The study, which is being presented at the San Antonio Breast Cancer Symposium, is one of the few that has looked at outcomes of women who have tiny tumors that have not spread to the lymph nodes. The findings suggest that outcome of two types of breast cancer — those classified as HER2 positive (HER2+) and triple negative — may not depend on size alone.
"This is a small study and so we can't make treatment recommendations from it, but it appears that biology and not only size matters when it comes to selecting therapy for small, invasive tumors," says the study's lead researcher, Surabhi Amar, M.D., a fellow in Hematology/Oncology at Mayo Clinic in
Currently, there are no definitive treatment guidelines for tumors less than 1 centimeter in size because clinical trials are usually conducted on women whose tumors are larger or are associated with lymph node involvement, Dr. Amar says. "We just don't have extensive data on tumors this small, so treatment becomes a matter of physician discretion."
Researchers at all three Mayo sites — Jacksonville; Scottsdale, Ariz.; and Rochester, Minn. — participated in the study, which examined 401 women who were treated for breast cancer between 2001 and 2005 at the breast cancer clinics in Jacksonville and Scottsdale.
The vast majority (87 percent, or 350 women) had tumors that were classified as ER/PR positive and HER2 negative (in short, HER2 negative/ER/PR+). Twenty-seven women (6.7 percent) had tumors that were HER2+ and 24 patients (5.9 percent) were diagnosed with triple negative cancer — that is, ER/PR negative and HER2 negative. These classifications refer to receptors present on the outside of the tumor cell that are fueling growth, and cancer that is ER/PR+ is considered the least aggressive of the three categories. Generally, studies have shown that in all patients diagnosed with breast cancer, 15 to 20 percent of breast cancers are HER2+ and about 10 to 15 percent are triple negative.

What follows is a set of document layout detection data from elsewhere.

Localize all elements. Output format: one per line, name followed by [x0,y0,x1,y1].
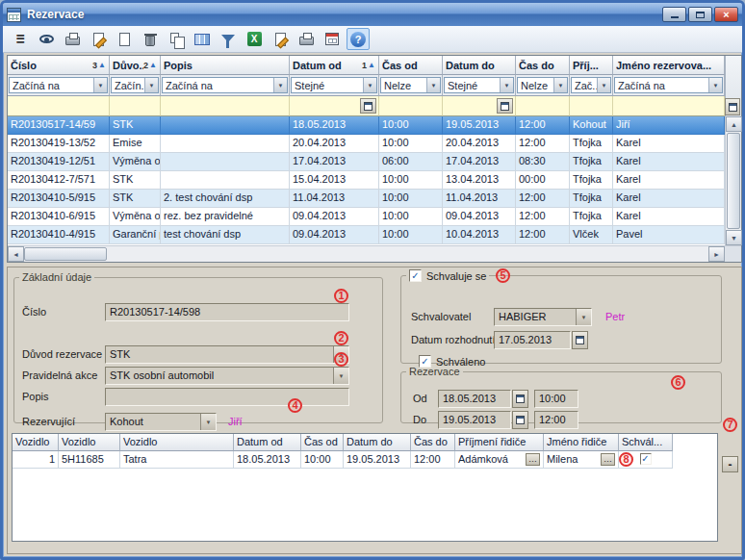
vertical-scroll-thumb[interactable] [727,133,740,229]
detail-column-header-5[interactable]: Datum do [344,434,411,451]
filter-input-3[interactable] [290,96,379,116]
filter-input-7[interactable] [570,96,613,116]
excel-export-button[interactable]: X [243,28,266,50]
column-header-7[interactable]: Příj... [570,56,613,75]
column-header-0[interactable]: Číslo3▲ [8,56,110,75]
rezervujici-combo[interactable]: Kohout ▼ [105,413,217,431]
detail-grid-row[interactable]: 15H11685Tatra18.05.201310:0019.05.201312… [13,451,717,469]
filter-input-8[interactable] [613,96,725,116]
schvalovatel-combo[interactable]: HABIGER ▼ [494,308,592,326]
new-record-button[interactable] [87,28,110,50]
title-bar[interactable]: Rezervace × [3,3,742,26]
filter-input-5[interactable] [443,96,516,116]
column-header-1[interactable]: Důvo...2▲ [110,56,161,75]
dropdown-arrow-icon[interactable]: ▼ [500,78,513,92]
do-calendar-button[interactable] [512,411,528,429]
schvaluje-se-checkbox[interactable]: ✓ [409,269,422,282]
copy-button[interactable] [165,28,188,50]
filter-operator-combo[interactable]: Začíná na▼ [614,77,723,93]
detail-column-header-9[interactable]: Schvál... [619,434,673,451]
grid-corner-button[interactable] [725,98,740,115]
print-preview-button[interactable] [61,28,84,50]
dropdown-arrow-icon[interactable]: ▼ [363,78,376,92]
filter-input-0[interactable] [8,96,110,116]
delete-button[interactable] [139,28,162,50]
table-row[interactable]: R20130419-12/51Výměna ole17.04.201306:00… [8,153,725,171]
filter-operator-combo[interactable]: Stejné▼ [291,77,377,93]
filter-operator-combo[interactable]: Nelze▼ [380,77,441,93]
detail-column-header-2[interactable]: Vozidlo [120,434,234,451]
filter-operator-combo[interactable]: Stejné▼ [444,77,514,93]
filter-operator-combo[interactable]: Zač...▼ [571,77,611,93]
column-header-5[interactable]: Datum do [443,56,516,75]
od-time-field[interactable]: 10:00 [534,390,578,408]
filter-operator-combo[interactable]: Nelze▼ [517,77,568,93]
schvalena-checkbox[interactable]: ✓ [640,453,652,465]
detail-column-header-1[interactable]: Vozidlo [59,434,120,451]
dropdown-arrow-icon[interactable]: ▼ [426,78,440,92]
dropdown-arrow-icon[interactable]: ▼ [333,368,348,384]
filter-input-4[interactable] [379,96,443,116]
lookup-ellipsis-button[interactable]: … [601,453,615,466]
dropdown-arrow-icon[interactable]: ▼ [200,414,216,430]
edit-button[interactable] [269,28,292,50]
dropdown-arrow-icon[interactable]: ▼ [144,78,158,92]
dropdown-arrow-icon[interactable]: ▼ [93,78,107,92]
help-button[interactable]: ? [347,28,370,50]
table-row[interactable]: R20130410-4/915Garanční ptest chování ds… [8,226,725,244]
table-row[interactable]: R20130410-5/915STK2. test chování dsp11.… [8,190,725,208]
cislo-field[interactable]: R20130517-14/598 [105,303,349,321]
remove-row-button[interactable]: - [722,456,738,472]
column-header-3[interactable]: Datum od1▲ [290,56,379,75]
dropdown-arrow-icon[interactable]: ▼ [708,78,722,92]
lookup-ellipsis-button[interactable]: … [526,453,540,466]
datum-rozhodnuti-field[interactable]: 17.05.2013 [494,331,571,349]
filter-operator-combo[interactable]: Začín...▼ [111,77,159,93]
scroll-up-button[interactable]: ▲ [726,116,742,132]
column-header-2[interactable]: Popis [161,56,290,75]
dropdown-arrow-icon[interactable]: ▼ [273,78,287,92]
datum-rozhodnuti-calendar-button[interactable] [572,331,588,349]
scroll-right-button[interactable]: ► [708,246,725,262]
dropdown-arrow-icon[interactable]: ▼ [576,309,591,325]
filter-calendar-button[interactable] [360,98,376,114]
scroll-left-button[interactable]: ◄ [8,246,24,262]
detail-column-header-7[interactable]: Příjmení řidiče [455,434,544,451]
filter-input-1[interactable] [110,96,161,116]
detail-column-header-4[interactable]: Čas od [301,434,344,451]
horizontal-scroll-track[interactable] [107,246,708,262]
table-row[interactable]: R20130419-13/52Emise20.04.201310:0020.04… [8,135,725,153]
filter-operator-combo[interactable]: Začíná na▼ [9,77,108,93]
column-header-8[interactable]: Jméno rezervova... [613,56,725,75]
column-header-6[interactable]: Čas do [516,56,570,75]
table-row[interactable]: R20130410-6/915Výměna olerez. bez pravid… [8,208,725,226]
column-header-4[interactable]: Čas od [379,56,443,75]
detail-column-header-8[interactable]: Jméno řidiče [544,434,619,451]
print-button[interactable] [295,28,318,50]
filter-operator-combo[interactable]: Začíná na▼ [162,77,288,93]
minimize-button[interactable] [662,7,686,22]
horizontal-scroll-thumb[interactable] [24,247,107,261]
horizontal-scrollbar[interactable]: ◄ ► [8,245,741,262]
detail-column-header-3[interactable]: Datum od [234,434,301,451]
duvod-rezervace-combo[interactable]: STK ▼ [105,345,349,364]
data-list-button[interactable]: ≡ [9,28,32,50]
maximize-button[interactable] [688,7,712,22]
table-row[interactable]: R20130412-7/571STK15.04.201310:0013.04.2… [8,171,725,190]
do-time-field[interactable]: 12:00 [534,411,578,429]
do-date-field[interactable]: 19.05.2013 [438,411,511,429]
popis-field[interactable] [105,388,349,406]
detail-column-header-6[interactable]: Čas do [411,434,455,451]
filter-input-6[interactable] [516,96,570,116]
pravidelna-akce-combo[interactable]: STK osobní automobil ▼ [105,367,349,385]
blank-page-button[interactable] [113,28,136,50]
view-button[interactable] [35,28,58,50]
table-row[interactable]: R20130517-14/59STK18.05.201310:0019.05.2… [8,116,725,135]
columns-button[interactable] [191,28,214,50]
vertical-scrollbar[interactable]: ▲ ▼ [725,116,741,245]
dropdown-arrow-icon[interactable]: ▼ [553,78,567,92]
od-date-field[interactable]: 18.05.2013 [438,390,511,408]
filter-input-2[interactable] [161,96,290,116]
filter-button[interactable] [217,28,240,50]
detail-column-header-0[interactable]: Vozidlo [13,434,59,451]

Patients were followed for an average of almost three years, and so far researchers have data on all patients with HER2+ and triple negative cancers and on 219 women with HER2 negative/ER/PR+ cancer. Researchers found that:
* There were many more grade 2 and grade 3 tumors in women with the two rarer subtypes — 92 percent in HER2+ cancer and 91 percent in triple negative cancer — compared to HER2 negative/ER/PR+ cancer (36 percent). Tumors are graded 1-3, and higher grade tumors are more likely to grow faster and be more difficult to treat than lower grade tumors.
* Cancer came back more frequently in HER2+ tumors (7.4 percent of patients relapsed) and triple negative cancers (12.5 percent), compared to HER2 negative/ER/PR+ cancer (1.3 percent).

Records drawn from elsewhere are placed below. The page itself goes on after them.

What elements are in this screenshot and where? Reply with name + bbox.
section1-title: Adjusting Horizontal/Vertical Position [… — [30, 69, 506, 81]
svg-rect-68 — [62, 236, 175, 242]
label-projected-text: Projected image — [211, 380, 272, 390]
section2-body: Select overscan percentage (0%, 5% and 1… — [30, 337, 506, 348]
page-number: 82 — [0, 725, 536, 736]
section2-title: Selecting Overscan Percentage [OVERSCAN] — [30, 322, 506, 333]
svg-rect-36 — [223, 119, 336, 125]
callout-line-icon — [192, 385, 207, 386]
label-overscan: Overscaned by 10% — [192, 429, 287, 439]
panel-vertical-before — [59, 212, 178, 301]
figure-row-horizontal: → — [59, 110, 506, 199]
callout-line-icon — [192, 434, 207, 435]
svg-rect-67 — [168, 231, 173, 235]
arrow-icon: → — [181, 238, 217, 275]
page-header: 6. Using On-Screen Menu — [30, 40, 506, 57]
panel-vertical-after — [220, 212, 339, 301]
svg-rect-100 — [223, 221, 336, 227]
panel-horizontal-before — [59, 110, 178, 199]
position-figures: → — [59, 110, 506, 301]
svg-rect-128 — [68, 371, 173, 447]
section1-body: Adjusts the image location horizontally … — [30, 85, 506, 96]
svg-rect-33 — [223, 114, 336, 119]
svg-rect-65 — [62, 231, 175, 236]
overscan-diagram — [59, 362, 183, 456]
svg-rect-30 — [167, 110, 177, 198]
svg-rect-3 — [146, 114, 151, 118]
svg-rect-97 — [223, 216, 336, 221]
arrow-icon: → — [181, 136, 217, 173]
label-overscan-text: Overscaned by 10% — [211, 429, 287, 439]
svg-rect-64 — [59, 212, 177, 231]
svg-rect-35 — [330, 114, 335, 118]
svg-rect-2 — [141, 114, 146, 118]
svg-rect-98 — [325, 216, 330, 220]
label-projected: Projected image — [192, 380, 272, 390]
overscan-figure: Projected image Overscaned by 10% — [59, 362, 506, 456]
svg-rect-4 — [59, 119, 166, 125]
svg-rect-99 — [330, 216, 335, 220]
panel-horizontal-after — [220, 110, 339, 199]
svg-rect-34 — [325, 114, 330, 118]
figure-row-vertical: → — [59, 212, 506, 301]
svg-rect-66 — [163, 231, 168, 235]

* Although the overall outcome of these small, lymph-node-negative tumors was excellent (overall survival 97.4 percent, disease free survival 95.1 percent), these outcomes were different in the three subgroups studied. The death rate was higher in triple negative breast cancer: there was one death in the 24 patients with triple negative tumors, none in the HER2+ group of 27 women, and one death related to relapse in 219 women with HER2 negative/ER/PR+ cancer.

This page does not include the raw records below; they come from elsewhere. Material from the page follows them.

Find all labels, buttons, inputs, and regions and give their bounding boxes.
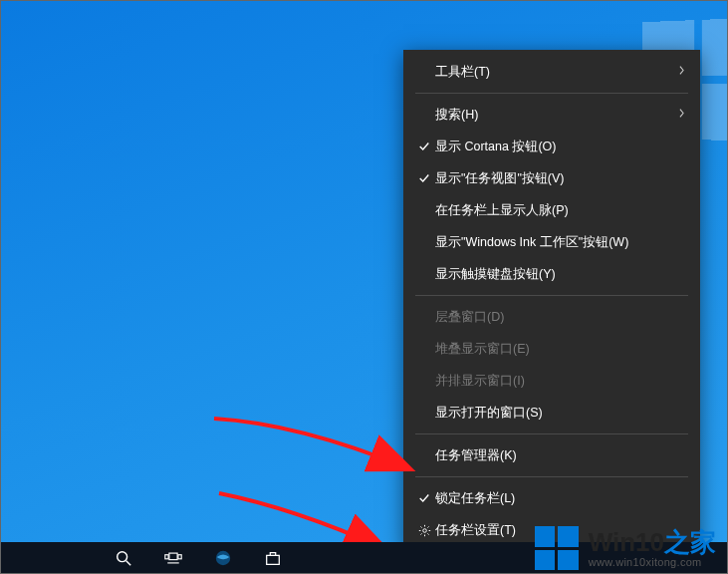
- menu-task-manager[interactable]: 任务管理器(K): [403, 439, 700, 471]
- gear-icon: [413, 524, 435, 537]
- menu-sidebyside-windows[interactable]: 并排显示窗口(I): [403, 365, 700, 397]
- menu-label: 并排显示窗口(I): [435, 373, 686, 390]
- annotation-arrow: [209, 414, 418, 493]
- svg-point-0: [422, 528, 426, 532]
- menu-label: 任务管理器(K): [435, 447, 686, 464]
- menu-label: 显示"任务视图"按钮(V): [435, 170, 686, 187]
- menu-separator: [415, 295, 688, 296]
- menu-search[interactable]: 搜索(H): [403, 99, 700, 131]
- chevron-right-icon: [677, 108, 686, 122]
- menu-separator: [415, 476, 688, 477]
- menu-label: 显示触摸键盘按钮(Y): [435, 266, 686, 283]
- menu-label: 搜索(H): [435, 107, 677, 124]
- taskbar-context-menu: 工具栏(T) 搜索(H) 显示 Cortana 按钮(O) 显示"任务视图"按钮…: [403, 50, 700, 552]
- checkmark-icon: [413, 172, 435, 184]
- watermark: Win10之家 www.win10xitong.com: [535, 526, 716, 570]
- menu-toolbars[interactable]: 工具栏(T): [403, 56, 700, 88]
- menu-show-cortana[interactable]: 显示 Cortana 按钮(O): [403, 131, 700, 162]
- svg-rect-2: [169, 553, 177, 560]
- chevron-right-icon: [677, 65, 686, 79]
- taskbar-store-button[interactable]: [249, 542, 297, 574]
- menu-separator: [415, 93, 688, 94]
- store-icon: [264, 549, 282, 567]
- taskview-icon: [164, 549, 182, 567]
- edge-icon: [214, 549, 232, 567]
- menu-show-open-windows[interactable]: 显示打开的窗口(S): [403, 397, 700, 429]
- menu-separator: [415, 433, 688, 434]
- menu-show-people[interactable]: 在任务栏上显示人脉(P): [403, 194, 700, 226]
- svg-rect-4: [178, 555, 181, 559]
- menu-label: 层叠窗口(D): [435, 309, 686, 326]
- menu-label: 锁定任务栏(L): [435, 490, 686, 507]
- menu-stacked-windows[interactable]: 堆叠显示窗口(E): [403, 333, 700, 365]
- taskbar-search-button[interactable]: [100, 542, 147, 574]
- desktop[interactable]: 工具栏(T) 搜索(H) 显示 Cortana 按钮(O) 显示"任务视图"按钮…: [0, 0, 728, 574]
- watermark-brand: Win10: [589, 527, 664, 557]
- menu-cascade-windows[interactable]: 层叠窗口(D): [403, 301, 700, 333]
- watermark-brand-accent: 之家: [664, 527, 716, 557]
- menu-label: 工具栏(T): [435, 64, 677, 81]
- search-icon: [115, 549, 132, 567]
- menu-show-ink[interactable]: 显示"Windows Ink 工作区"按钮(W): [403, 226, 700, 258]
- menu-show-taskview[interactable]: 显示"任务视图"按钮(V): [403, 162, 700, 194]
- windows-logo-icon: [535, 526, 579, 570]
- checkmark-icon: [413, 141, 435, 152]
- menu-show-touch-keyboard[interactable]: 显示触摸键盘按钮(Y): [403, 258, 700, 290]
- taskbar-taskview-button[interactable]: [149, 542, 197, 574]
- watermark-url: www.win10xitong.com: [589, 556, 716, 568]
- watermark-title: Win10之家: [589, 528, 716, 557]
- menu-label: 显示"Windows Ink 工作区"按钮(W): [435, 234, 686, 251]
- taskbar-edge-button[interactable]: [199, 542, 247, 574]
- menu-lock-taskbar[interactable]: 锁定任务栏(L): [403, 482, 700, 514]
- svg-point-1: [118, 552, 127, 562]
- checkmark-icon: [413, 492, 435, 504]
- menu-label: 显示打开的窗口(S): [435, 405, 686, 422]
- menu-label: 显示 Cortana 按钮(O): [435, 139, 686, 155]
- menu-label: 在任务栏上显示人脉(P): [435, 202, 686, 219]
- menu-label: 堆叠显示窗口(E): [435, 341, 686, 358]
- svg-rect-3: [165, 555, 168, 559]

Although only small numbers of women have the rarer cancer subtypes included in this study, the findings suggest that women with HER2+ and triple negative tumors should receive as much treatment as possible in order to prevent cancer relapse, Dr. Amar says. Researchers found that only 35 percent of women with triple negative cancer were treated with adjuvant chemotherapy (chemotherapy after surgery) despite the higher grade of the tumors. "Chemotherapy may not work as well as we would like in these tumors, but, still, physicians who treat patients with triple negative cancer should be aware of the higher risk of relapse, even if tumors are quite small," she says.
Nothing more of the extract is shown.